## Given records
____

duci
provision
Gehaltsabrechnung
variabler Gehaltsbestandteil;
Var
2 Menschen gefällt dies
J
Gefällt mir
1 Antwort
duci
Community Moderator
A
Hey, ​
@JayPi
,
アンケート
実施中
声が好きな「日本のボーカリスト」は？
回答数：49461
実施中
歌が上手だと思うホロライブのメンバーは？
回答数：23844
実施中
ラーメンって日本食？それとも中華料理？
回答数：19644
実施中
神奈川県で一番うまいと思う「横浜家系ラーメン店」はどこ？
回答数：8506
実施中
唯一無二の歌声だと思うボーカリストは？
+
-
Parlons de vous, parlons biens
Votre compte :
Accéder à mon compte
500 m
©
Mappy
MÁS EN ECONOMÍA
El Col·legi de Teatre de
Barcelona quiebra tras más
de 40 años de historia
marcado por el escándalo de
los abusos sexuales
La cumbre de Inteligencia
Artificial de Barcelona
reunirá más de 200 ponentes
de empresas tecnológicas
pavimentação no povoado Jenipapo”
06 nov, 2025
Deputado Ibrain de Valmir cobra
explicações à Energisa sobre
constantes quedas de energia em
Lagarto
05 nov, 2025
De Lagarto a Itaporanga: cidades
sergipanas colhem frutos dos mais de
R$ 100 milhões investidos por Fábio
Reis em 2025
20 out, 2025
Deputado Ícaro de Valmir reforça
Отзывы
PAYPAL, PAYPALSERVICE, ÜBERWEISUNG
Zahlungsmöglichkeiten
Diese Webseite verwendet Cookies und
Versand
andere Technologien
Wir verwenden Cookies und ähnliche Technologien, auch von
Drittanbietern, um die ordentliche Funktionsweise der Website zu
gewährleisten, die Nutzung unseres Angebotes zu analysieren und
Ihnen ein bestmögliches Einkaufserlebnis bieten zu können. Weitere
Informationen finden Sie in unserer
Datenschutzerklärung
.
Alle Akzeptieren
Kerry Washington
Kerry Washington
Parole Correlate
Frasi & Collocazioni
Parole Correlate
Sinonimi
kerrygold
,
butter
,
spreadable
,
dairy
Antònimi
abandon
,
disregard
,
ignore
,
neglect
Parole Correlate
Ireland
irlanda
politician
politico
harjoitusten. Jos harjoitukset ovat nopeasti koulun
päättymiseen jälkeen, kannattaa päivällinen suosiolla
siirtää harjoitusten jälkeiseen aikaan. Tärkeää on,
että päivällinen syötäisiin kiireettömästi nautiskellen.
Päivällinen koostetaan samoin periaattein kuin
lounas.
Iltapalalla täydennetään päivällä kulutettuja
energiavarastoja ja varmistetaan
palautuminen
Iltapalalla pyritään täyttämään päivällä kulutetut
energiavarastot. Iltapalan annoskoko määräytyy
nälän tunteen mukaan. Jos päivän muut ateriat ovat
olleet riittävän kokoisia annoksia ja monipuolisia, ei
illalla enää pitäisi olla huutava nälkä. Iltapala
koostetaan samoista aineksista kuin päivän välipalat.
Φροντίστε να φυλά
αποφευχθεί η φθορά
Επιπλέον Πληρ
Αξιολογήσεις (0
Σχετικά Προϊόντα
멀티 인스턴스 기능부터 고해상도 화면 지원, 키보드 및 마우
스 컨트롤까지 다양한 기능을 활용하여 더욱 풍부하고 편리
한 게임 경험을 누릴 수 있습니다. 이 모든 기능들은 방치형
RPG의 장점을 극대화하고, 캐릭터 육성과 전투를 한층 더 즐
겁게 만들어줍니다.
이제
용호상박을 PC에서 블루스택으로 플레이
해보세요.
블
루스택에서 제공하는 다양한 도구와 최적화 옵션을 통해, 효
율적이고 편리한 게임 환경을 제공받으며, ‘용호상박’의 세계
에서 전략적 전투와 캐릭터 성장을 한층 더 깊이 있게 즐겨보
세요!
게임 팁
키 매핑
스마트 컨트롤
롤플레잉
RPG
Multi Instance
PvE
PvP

____

## What to produce
Set down the records again without altering a word.

## Expected answer
duci
provision
Gehaltsabrechnung
variabler Gehaltsbestandteil;
Var
2 Menschen gefällt dies
J
Gefällt mir
1 Antwort
duci
Community Moderator
A
Hey, ​
@JayPi
,
アンケート
実施中
声が好きな「日本のボーカリスト」は？
回答数：49461
実施中
歌が上手だと思うホロライブのメンバーは？
回答数：23844
実施中
ラーメンって日本食？それとも中華料理？
回答数：19644
実施中
神奈川県で一番うまいと思う「横浜家系ラーメン店」はどこ？
回答数：8506
実施中
唯一無二の歌声だと思うボーカリストは？
+
-
Parlons de vous, parlons biens
Votre compte :
Accéder à mon compte
500 m
©
Mappy
MÁS EN ECONOMÍA
El Col·legi de Teatre de
Barcelona quiebra tras más
de 40 años de historia
marcado por el escándalo de
los abusos sexuales
La cumbre de Inteligencia
Artificial de Barcelona
reunirá más de 200 ponentes
de empresas tecnológicas
pavimentação no povoado Jenipapo”
06 nov, 2025
Deputado Ibrain de Valmir cobra
explicações à Energisa sobre
constantes quedas de energia em
Lagarto
05 nov, 2025
De Lagarto a Itaporanga: cidades
sergipanas colhem frutos dos mais de
R$ 100 milhões investidos por Fábio
Reis em 2025
20 out, 2025
Deputado Ícaro de Valmir reforça
Отзывы
PAYPAL, PAYPALSERVICE, ÜBERWEISUNG
Zahlungsmöglichkeiten
Diese Webseite verwendet Cookies und
Versand
andere Technologien
Wir verwenden Cookies und ähnliche Technologien, auch von
Drittanbietern, um die ordentliche Funktionsweise der Website zu
gewährleisten, die Nutzung unseres Angebotes zu analysieren und
Ihnen ein bestmögliches Einkaufserlebnis bieten zu können. Weitere
Informationen finden Sie in unserer
Datenschutzerklärung
.
Alle Akzeptieren
Kerry Washington
Kerry Washington
Parole Correlate
Frasi & Collocazioni
Parole Correlate
Sinonimi
kerrygold
,
butter
,
spreadable
,
dairy
Antònimi
abandon
,
disregard
,
ignore
,
neglect
Parole Correlate
Ireland
irlanda
politician
politico
harjoitusten. Jos harjoitukset ovat nopeasti koulun
päättymiseen jälkeen, kannattaa päivällinen suosiolla
siirtää harjoitusten jälkeiseen aikaan. Tärkeää on,
että päivällinen syötäisiin kiireettömästi nautiskellen.
Päivällinen koostetaan samoin periaattein kuin
lounas.
Iltapalalla täydennetään päivällä kulutettuja
energiavarastoja ja varmistetaan
palautuminen
Iltapalalla pyritään täyttämään päivällä kulutetut
energiavarastot. Iltapalan annoskoko määräytyy
nälän tunteen mukaan. Jos päivän muut ateriat ovat
olleet riittävän kokoisia annoksia ja monipuolisia, ei
illalla enää pitäisi olla huutava nälkä. Iltapala
koostetaan samoista aineksista kuin päivän välipalat.
Φροντίστε να φυλά
αποφευχθεί η φθορά
Επιπλέον Πληρ
Αξιολογήσεις (0
Σχετικά Προϊόντα
멀티 인스턴스 기능부터 고해상도 화면 지원, 키보드 및 마우
스 컨트롤까지 다양한 기능을 활용하여 더욱 풍부하고 편리
한 게임 경험을 누릴 수 있습니다. 이 모든 기능들은 방치형
RPG의 장점을 극대화하고, 캐릭터 육성과 전투를 한층 더 즐
겁게 만들어줍니다.
이제
용호상박을 PC에서 블루스택으로 플레이
해보세요.
블
루스택에서 제공하는 다양한 도구와 최적화 옵션을 통해, 효
율적이고 편리한 게임 환경을 제공받으며, ‘용호상박’의 세계
에서 전략적 전투와 캐릭터 성장을 한층 더 깊이 있게 즐겨보
세요!
게임 팁
키 매핑
스마트 컨트롤
롤플레잉
RPG
Multi Instance
PvE
PvP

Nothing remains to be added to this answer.